Here is another photo of the OH MIN bottle.


----------



## Cdonohew (Mar 27, 2010)

Now I think the 1948 is really a 0948 on the bottom of the bottle.


----------



## SODAPOPBOB (Mar 27, 2010)

Cdonohew ~

 Nice bottle, and one that I have never seen. It's definitely a "fruit flavor" bottle used by a Cushing, Oklahoma Coca Cola bottler. But it has all the earmarks of being a 1920s design. Most soda bottles in the 1940s had already switched over to the painted labels (ACLs) by this time. Where on it does it say 1948?

 Thanks again,

 SPB


----------



## Cdonohew (Mar 27, 2010)

On the bottom of the bottle I think it actually is  0 or a 6 9481, my husband got out the magnifying glass.  We dug it up with a 1934 license tag. 

 Thanks for your help.


----------



## SODAPOPBOB (Mar 27, 2010)

Thanks. 

 Those numbers are probably mold and/or bottling designations. I'm sure it's from either the mid to late 1920s or early 1930s, and is a fruit flavor bottle. But other than that, this one has me stumped! Maybe someone else will come up with something more substantial. In the meantime, please bare in mind there were literally hundreds of this type of bottle being produced at the time, and can be a real challenge to properly identify. About the only thing I came up with was the word "Ohmin," which appears to be a Choctaw Native American word. I know the Choctaw were located in Oklahoma, but other than that I don't know what the word means, or for certain if it's actually a for-real Choctaw word.
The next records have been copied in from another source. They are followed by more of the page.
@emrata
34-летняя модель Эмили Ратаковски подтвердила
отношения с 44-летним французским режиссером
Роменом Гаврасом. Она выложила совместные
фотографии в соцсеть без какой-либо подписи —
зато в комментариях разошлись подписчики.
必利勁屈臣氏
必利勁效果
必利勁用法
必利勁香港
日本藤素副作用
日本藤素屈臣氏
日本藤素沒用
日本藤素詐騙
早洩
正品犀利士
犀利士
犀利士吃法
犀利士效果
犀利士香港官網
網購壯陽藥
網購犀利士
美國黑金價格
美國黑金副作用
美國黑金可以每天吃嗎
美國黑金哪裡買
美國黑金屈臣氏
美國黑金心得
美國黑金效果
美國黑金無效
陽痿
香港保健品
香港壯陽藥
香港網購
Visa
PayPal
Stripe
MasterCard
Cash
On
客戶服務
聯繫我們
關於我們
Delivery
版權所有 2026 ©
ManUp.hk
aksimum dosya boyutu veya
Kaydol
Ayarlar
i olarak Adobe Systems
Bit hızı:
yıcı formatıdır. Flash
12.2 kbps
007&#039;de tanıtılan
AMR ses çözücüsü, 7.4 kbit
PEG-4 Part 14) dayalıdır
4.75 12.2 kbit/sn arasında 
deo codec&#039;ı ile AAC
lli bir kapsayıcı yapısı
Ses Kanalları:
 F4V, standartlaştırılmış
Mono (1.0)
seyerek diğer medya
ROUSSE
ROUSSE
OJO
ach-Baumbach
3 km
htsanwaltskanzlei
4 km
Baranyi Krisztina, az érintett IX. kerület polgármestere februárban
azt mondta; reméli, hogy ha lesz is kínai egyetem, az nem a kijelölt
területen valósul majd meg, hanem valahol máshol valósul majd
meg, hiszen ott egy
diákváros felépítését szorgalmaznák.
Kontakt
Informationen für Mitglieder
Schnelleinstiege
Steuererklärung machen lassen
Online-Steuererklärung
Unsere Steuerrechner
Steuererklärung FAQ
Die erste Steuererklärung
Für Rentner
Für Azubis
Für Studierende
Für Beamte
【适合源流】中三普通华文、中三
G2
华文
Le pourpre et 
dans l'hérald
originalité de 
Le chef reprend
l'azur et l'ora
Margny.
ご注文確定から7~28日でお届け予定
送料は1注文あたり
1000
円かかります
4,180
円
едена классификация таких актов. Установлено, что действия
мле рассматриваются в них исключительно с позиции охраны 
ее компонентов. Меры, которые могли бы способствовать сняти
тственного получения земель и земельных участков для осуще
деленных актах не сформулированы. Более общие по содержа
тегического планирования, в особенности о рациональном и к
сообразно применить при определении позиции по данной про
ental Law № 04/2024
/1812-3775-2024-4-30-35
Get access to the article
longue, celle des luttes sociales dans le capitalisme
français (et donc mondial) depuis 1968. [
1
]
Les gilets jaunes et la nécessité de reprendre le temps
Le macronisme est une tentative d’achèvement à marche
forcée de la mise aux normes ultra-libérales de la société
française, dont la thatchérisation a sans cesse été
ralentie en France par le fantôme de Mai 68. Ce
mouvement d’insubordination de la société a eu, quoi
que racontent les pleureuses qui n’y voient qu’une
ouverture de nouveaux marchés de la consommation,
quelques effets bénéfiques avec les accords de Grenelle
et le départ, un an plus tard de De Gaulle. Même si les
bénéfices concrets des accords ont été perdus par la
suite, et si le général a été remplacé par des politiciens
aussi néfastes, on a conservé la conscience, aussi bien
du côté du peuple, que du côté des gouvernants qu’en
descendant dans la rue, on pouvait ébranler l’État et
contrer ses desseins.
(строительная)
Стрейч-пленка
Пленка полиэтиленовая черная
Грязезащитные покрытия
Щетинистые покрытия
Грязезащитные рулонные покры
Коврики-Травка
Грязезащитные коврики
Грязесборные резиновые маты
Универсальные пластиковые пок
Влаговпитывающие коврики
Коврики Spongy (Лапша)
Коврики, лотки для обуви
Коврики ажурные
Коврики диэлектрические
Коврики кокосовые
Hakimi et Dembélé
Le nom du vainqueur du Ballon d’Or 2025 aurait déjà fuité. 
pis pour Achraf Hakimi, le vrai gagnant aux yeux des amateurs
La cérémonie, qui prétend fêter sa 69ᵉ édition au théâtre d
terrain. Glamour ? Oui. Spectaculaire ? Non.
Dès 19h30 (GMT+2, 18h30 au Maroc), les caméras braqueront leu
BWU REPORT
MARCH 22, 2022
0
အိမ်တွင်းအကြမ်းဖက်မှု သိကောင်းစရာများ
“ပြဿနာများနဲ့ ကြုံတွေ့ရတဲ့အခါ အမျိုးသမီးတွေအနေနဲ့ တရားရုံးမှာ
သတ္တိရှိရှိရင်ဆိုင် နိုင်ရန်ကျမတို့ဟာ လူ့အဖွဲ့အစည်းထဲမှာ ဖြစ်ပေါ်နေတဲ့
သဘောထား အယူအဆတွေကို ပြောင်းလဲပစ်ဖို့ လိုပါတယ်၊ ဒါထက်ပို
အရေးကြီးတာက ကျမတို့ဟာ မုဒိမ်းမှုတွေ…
 If I come up with anything else to "confuse" you with, I'm pretty good at the sort of thing and won't hesitate to let you know. LOL

 Thanks for sharing. I'm sure someone will recognize it soon.

 SPB


----------



## Cdonohew (Mar 27, 2010)

Thanks so much for your help. I will check out the Choctaw connection. Cushing is really in the Creek Nation so maybe I'll try there also. Thank you again for your time. Hope to discover more about this bottle and will continue digging in the area for more.


----------



## Oklabottles (Mar 31, 2010)

Roy mize forum member SodaPop would know exactly what you need to know I have never seen this one I live only 40 miles from cushing and have seen a handfull of other art deco bottles from there such as crush,nu-icy,squeeze, ect. some Oklahoma decoscan be very valuable to local colectors and some worthless depends more on the collectors than the bottle itself but soda pop would know.


----------



## Cdonohew (Mar 31, 2010)

Thanks for the info, I am also in Ok I dug the bottle up in Pawnee County. If you have further info please share with me. I am doing further research on the bottle. You are right it only worth as much as someone is willing to pay. Thanks again.


----------



## SODAPOPBOB (Mar 31, 2010)

I realize the image below is not your "exact" bottle. But while searching through some of my Top-Secret files I came across it, and thought it was "similar" enough to be worth sharing. The file I'm referring to has dozens of such patent designs on Deco/Designer bottles from 1910 thru 1950. But this was the only one that was even remotely similar and had the angled ribbon design across the front. It is a "Root" bottle from 1924. I'm not sure how much this will help, but hopefully it is a step in the right direction. Your OH-MIN bottle has captured my attention, and I would really like to see it get identified, etc.

 By the way ... 

 Are the letters seperated like this? .......... OH MIN
 Or one word like this? ............................OHMIN
 Or with a dash like this? .........................OH-MIN

 I can't quite tell from the photos.

 Thanks again,

 SPB


----------



## Cdonohew (Mar 31, 2010)

That is very much like the bottle but this one is nubby (sorry I don't know the term) the vertical lines aren't there. It is embossed in the Ribbon OH MIN.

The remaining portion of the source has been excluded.